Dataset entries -
◇ ◇ ◇ ◇
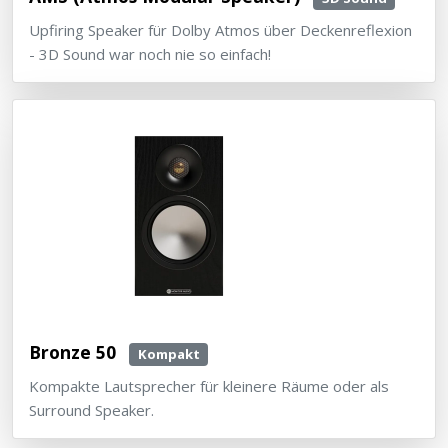
Upfiring Speaker für Dolby Atmos über Deckenreflexion
- 3D Sound war noch nie so einfach!
Bronze 50
Kompakt
Kompakte Lautsprecher für kleinere Räume oder als
Surround Speaker.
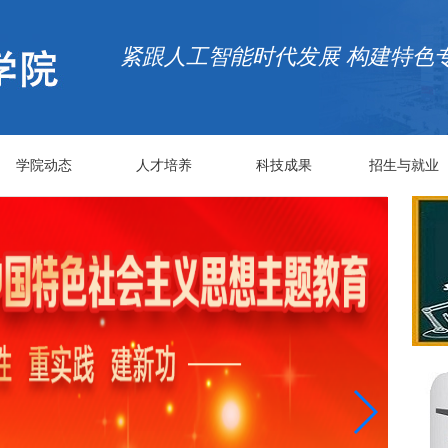
紧跟人工智能时代发展 构建特色
学院动态
人才培养
科技成果
招生与就业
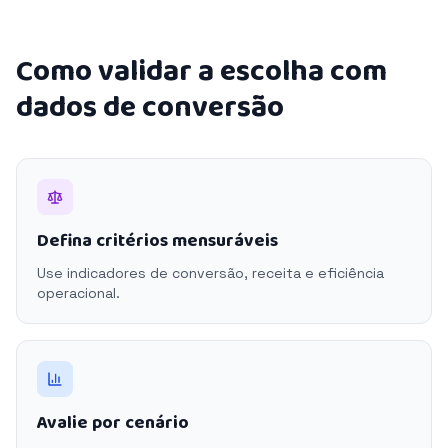
Como validar a escolha com
dados de conversão
Defina critérios mensuráveis
Use indicadores de conversão, receita e eficiência
operacional.
Avalie por cenário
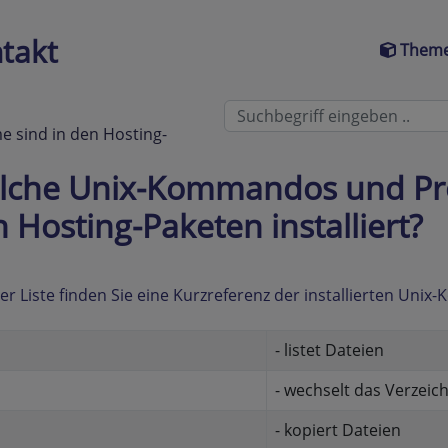
takt
Theme
sind in den Hosting-
lche Unix-Kommandos und Pr
 Hosting-Paketen installiert?
ser Liste finden Sie eine Kurzreferenz der installierten Un
- listet Dateien
- wechselt das Verzeic
- kopiert Dateien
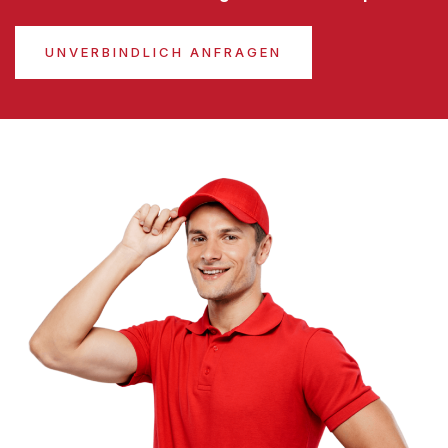
UNVERBINDLICH ANFRAGEN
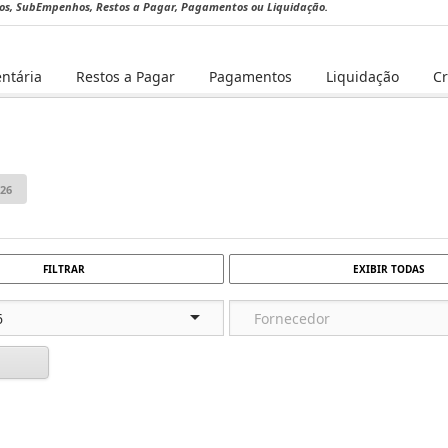
hos, SubEmpenhos, Restos a Pagar, Pagamentos ou Liquidação.
ntária
Restos a Pagar
Pagamentos
Liquidação
C
FILTRAR
EXIBIR TODAS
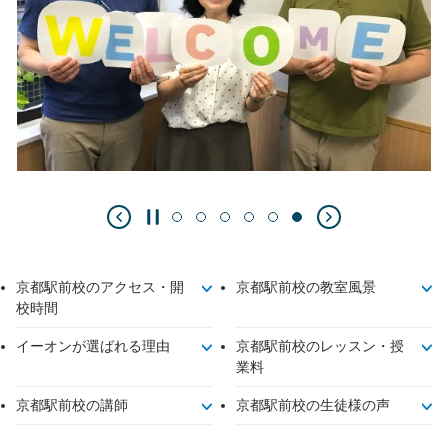
京都駅前校のアクセス・開
京都駅前校の教室風景
校時間
イーオンが選ばれる理由
京都駅前校のレッスン・授
業料
京都駅前校の講師
京都駅前校の生徒様の声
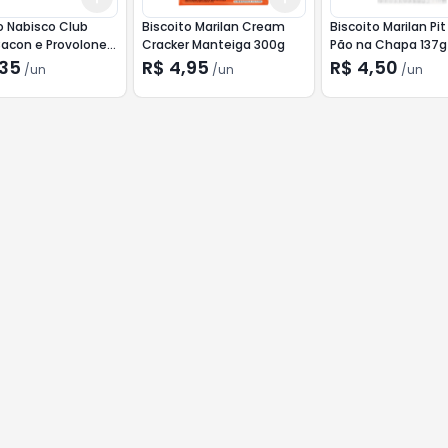
o Nabisco Club
Biscoito Marilan Cream
Biscoito Marilan Pi
Bacon e Provolone
Cracker Manteiga 300g
Pão na Chapa 137g
,35
R$ 4,95
R$ 4,50
/
un
/
un
/
un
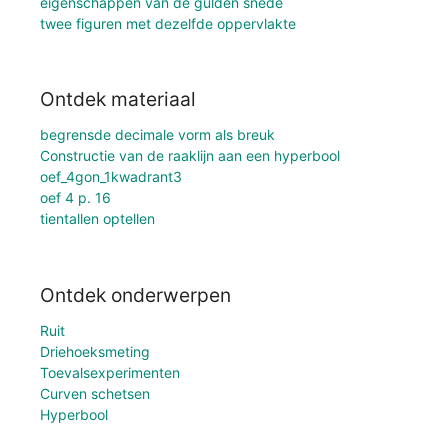
eigenschappen van de gulden snede
twee figuren met dezelfde oppervlakte
Ontdek materiaal
begrensde decimale vorm als breuk
Constructie van de raaklijn aan een hyperbool
oef_4gon_1kwadrant3
oef 4 p. 16
tientallen optellen
Ontdek onderwerpen
Ruit
Driehoeksmeting
Toevalsexperimenten
Curven schetsen
Hyperbool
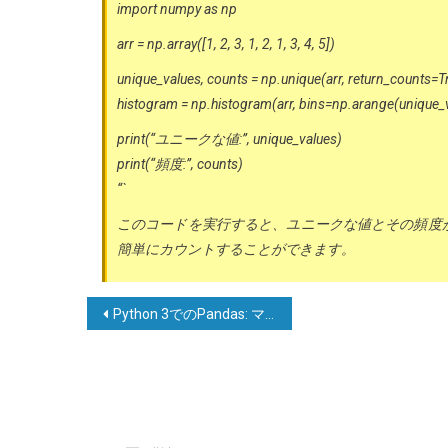
import numpy as np
arr = np.array([1, 2, 3, 1, 2, 1, 3, 4, 5])
unique_values, counts = np.unique(arr, return_counts=T
histogram = np.histogram(arr, bins=np.arange(unique_v
print(“ユニークな値:”, unique_values)
print(“頻度:”, counts)
“`
このコードを実行すると、ユニークな値とその頻度が
簡単にカウントすることができます。
投
Python 3でのPandas: マルチレベルカラムインデックスからレベルを削除する方法は？
稿
ナ
ビ
ゲ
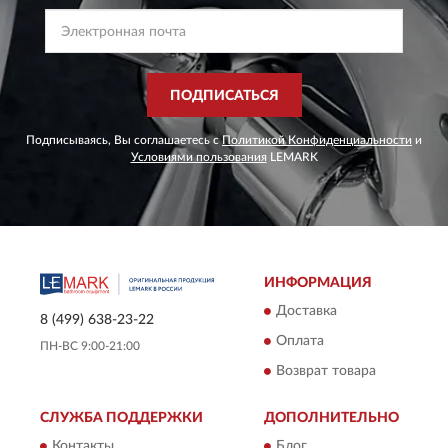
ПОДПИСАТЬСЯ
Подписываясь, Вы соглашаетесь с
Политикой Конфиденциальности
и
Условиями пользования
LEMARK
ИНФОРМАЦИЯ
Доставка
8 (499) 638-23-22
Оплата
ПН-ВС 9:00-21:00
Возврат товара
СЛУЖБА ПОДДЕРЖКИ
ДОПОЛНИТЕЛЬНО
Контакты
Блог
◇ ◇ ◇ ◇
What this task involves - Check each line above for the word "Marilan" and copy every line that has it.

Task result -
Biscoito Marilan Cream
Biscoito Marilan Pi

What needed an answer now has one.